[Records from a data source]
┄┄┄┄┄┄┄┄┄┄┄┄┄┄┄┄┄┄┄┄
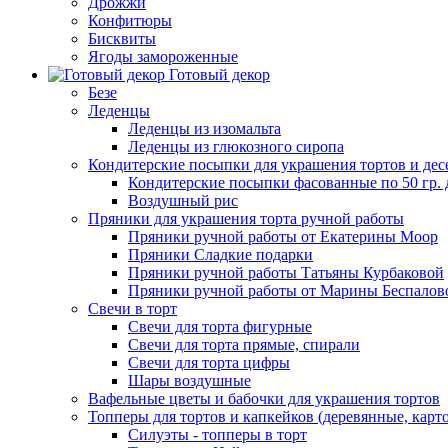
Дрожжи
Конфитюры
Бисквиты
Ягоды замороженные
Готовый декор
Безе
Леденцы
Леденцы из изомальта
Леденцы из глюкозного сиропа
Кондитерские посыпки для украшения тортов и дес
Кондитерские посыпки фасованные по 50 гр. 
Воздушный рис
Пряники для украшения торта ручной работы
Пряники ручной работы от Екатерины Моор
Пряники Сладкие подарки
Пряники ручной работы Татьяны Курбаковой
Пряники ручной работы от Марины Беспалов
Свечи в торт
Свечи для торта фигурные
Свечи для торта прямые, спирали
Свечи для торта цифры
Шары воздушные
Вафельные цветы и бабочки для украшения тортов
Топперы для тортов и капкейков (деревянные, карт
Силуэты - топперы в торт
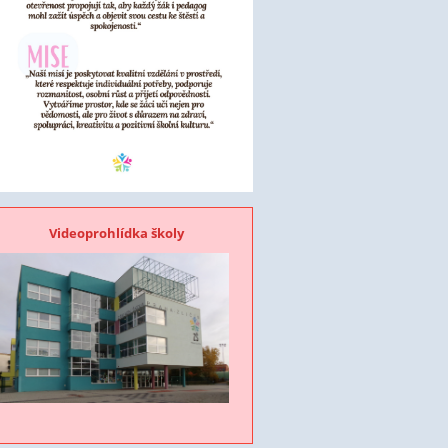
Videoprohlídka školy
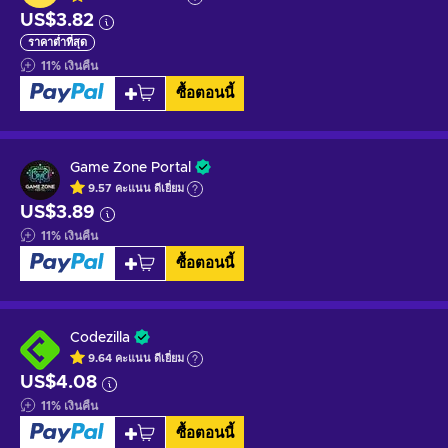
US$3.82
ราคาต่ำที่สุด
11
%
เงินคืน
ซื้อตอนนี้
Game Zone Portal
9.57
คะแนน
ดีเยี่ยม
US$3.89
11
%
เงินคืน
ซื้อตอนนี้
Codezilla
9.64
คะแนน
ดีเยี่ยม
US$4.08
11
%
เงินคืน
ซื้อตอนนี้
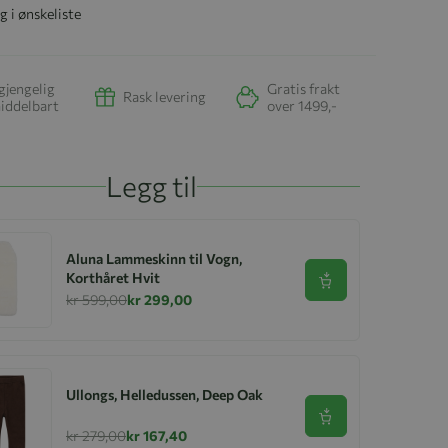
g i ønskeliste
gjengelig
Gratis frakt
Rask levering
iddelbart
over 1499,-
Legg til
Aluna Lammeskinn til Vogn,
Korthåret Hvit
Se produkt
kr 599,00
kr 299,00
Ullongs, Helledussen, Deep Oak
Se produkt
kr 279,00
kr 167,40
┄┄┄┄┄┄┄┄┄┄┄┄┄┄┄┄┄┄┄┄
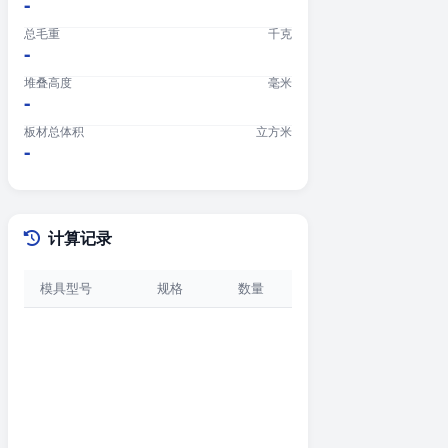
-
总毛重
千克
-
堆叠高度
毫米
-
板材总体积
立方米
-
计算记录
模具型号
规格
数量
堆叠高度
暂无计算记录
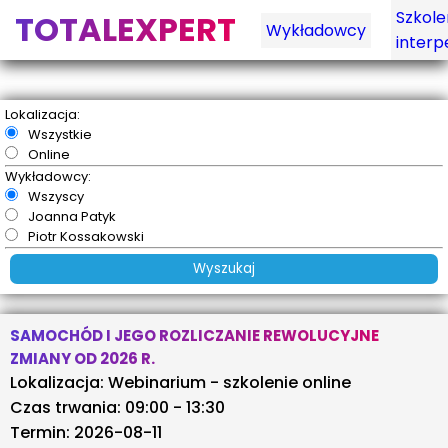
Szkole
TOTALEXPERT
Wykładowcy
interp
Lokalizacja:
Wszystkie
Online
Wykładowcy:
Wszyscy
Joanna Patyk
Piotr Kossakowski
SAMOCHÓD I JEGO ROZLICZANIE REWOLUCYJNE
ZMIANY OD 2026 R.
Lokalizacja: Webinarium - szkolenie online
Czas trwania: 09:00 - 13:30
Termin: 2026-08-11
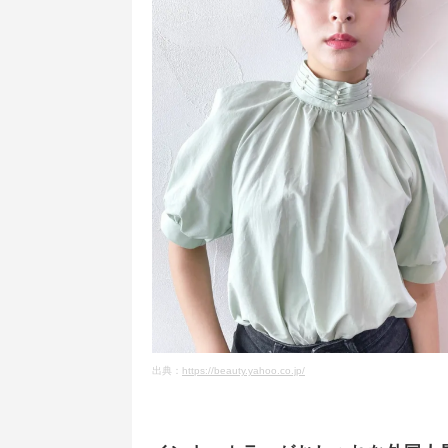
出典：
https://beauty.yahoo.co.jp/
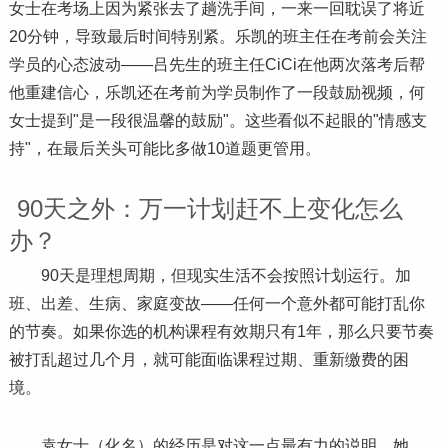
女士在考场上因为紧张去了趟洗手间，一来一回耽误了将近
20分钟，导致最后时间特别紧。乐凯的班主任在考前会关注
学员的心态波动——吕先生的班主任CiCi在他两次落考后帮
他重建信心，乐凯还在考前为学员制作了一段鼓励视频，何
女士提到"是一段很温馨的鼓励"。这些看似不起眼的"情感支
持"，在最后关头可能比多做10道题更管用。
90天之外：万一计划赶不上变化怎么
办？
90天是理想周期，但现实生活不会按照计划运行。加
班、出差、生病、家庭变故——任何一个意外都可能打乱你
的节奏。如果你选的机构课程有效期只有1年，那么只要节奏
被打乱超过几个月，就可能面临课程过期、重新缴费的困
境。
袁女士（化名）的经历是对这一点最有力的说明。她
┄┄┄┄┄┄┄┄┄┄┄┄┄┄┄┄┄┄┄┄
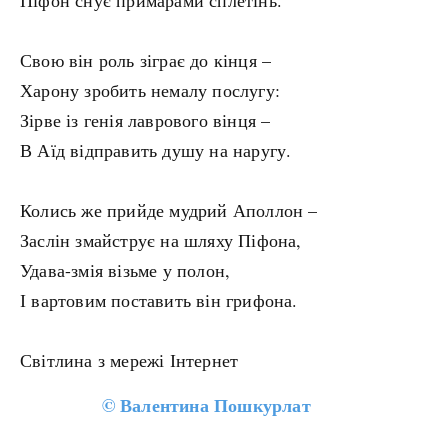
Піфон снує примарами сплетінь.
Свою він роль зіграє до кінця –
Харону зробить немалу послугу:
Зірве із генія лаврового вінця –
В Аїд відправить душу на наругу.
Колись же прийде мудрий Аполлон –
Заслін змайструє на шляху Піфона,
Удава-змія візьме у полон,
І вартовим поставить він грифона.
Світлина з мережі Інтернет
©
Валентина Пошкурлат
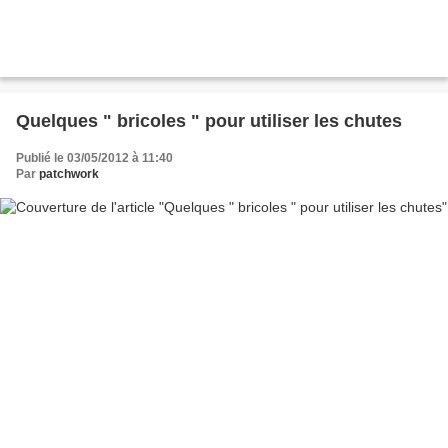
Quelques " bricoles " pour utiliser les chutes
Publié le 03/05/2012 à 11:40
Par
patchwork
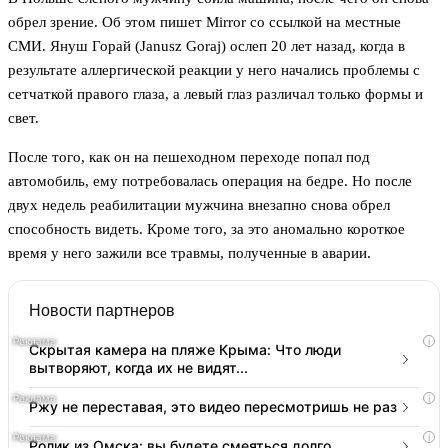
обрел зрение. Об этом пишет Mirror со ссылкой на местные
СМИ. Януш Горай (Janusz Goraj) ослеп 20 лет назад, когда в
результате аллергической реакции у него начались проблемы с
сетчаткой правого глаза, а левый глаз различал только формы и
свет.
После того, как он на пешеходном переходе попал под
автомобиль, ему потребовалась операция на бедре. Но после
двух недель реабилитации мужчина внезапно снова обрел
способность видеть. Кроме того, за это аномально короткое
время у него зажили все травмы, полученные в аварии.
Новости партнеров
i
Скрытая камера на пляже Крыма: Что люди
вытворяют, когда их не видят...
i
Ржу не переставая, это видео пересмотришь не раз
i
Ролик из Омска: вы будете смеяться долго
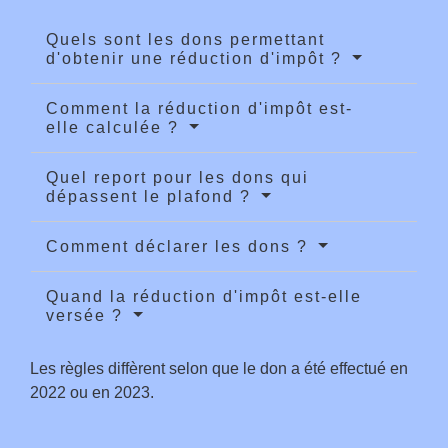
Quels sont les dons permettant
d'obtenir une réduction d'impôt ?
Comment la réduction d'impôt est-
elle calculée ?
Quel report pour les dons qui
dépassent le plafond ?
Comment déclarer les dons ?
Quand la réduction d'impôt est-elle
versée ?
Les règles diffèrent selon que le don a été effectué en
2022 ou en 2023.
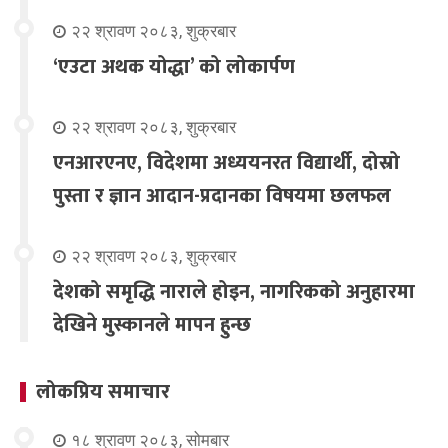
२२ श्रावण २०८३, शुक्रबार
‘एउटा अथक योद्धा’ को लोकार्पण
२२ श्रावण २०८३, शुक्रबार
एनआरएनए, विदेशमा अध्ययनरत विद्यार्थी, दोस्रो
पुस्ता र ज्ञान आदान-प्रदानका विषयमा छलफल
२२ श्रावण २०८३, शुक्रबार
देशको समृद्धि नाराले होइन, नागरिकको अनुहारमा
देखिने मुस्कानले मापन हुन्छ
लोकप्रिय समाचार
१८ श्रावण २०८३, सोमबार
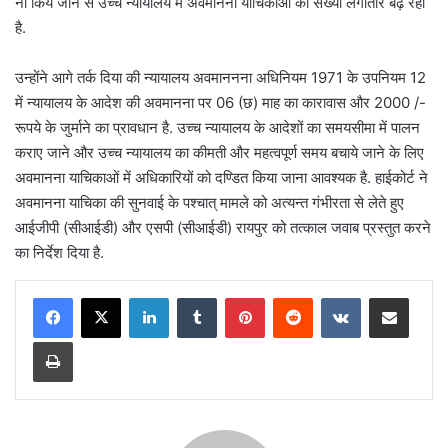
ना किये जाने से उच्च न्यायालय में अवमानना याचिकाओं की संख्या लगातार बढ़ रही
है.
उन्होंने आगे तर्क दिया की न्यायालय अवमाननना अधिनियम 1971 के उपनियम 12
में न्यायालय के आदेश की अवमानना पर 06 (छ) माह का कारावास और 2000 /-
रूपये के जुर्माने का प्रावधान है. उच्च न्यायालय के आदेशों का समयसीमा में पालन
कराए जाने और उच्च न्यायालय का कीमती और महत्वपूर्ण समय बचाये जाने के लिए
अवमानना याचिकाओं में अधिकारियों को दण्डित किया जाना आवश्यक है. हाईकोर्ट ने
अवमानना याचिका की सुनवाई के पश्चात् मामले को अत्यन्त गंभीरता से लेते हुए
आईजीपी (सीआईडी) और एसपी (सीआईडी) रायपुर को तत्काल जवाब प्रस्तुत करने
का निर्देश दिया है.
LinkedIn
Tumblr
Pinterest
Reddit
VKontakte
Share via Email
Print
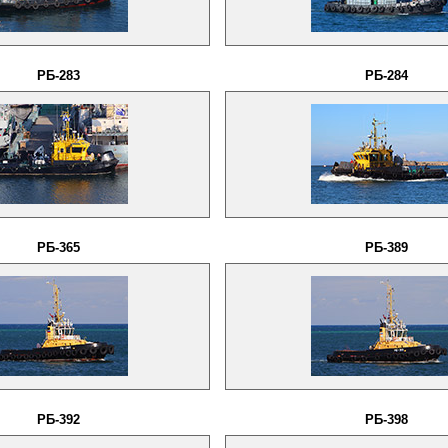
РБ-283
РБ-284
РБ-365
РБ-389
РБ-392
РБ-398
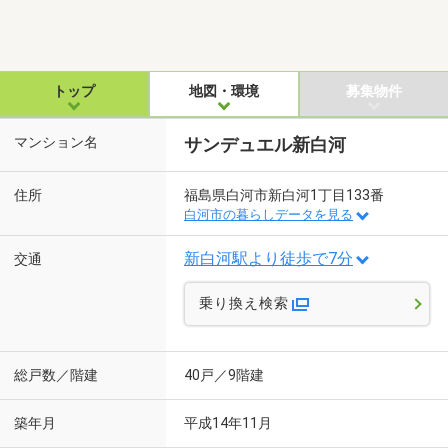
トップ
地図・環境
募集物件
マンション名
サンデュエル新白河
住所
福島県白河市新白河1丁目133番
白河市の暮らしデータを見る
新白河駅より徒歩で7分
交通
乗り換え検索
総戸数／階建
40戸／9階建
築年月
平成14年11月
┄┄┄┄┄┄┄┄┄┄┄┄┄┄┄┄┄┄┄┄
→ Exercise requirements
Retype only this portion of the data above: the line containing "СМИ. Януш Горай", the line containing "двух недель реабилитации", and all lines between them, exactly.

→ Task response
СМИ. Януш Горай (Janusz Goraj) ослеп 20 лет назад, когда в
результате аллергической реакции у него начались проблемы с
сетчаткой правого глаза, а левый глаз различал только формы и
свет.
После того, как он на пешеходном переходе попал под
автомобиль, ему потребовалась операция на бедре. Но после
двух недель реабилитации мужчина внезапно снова обрел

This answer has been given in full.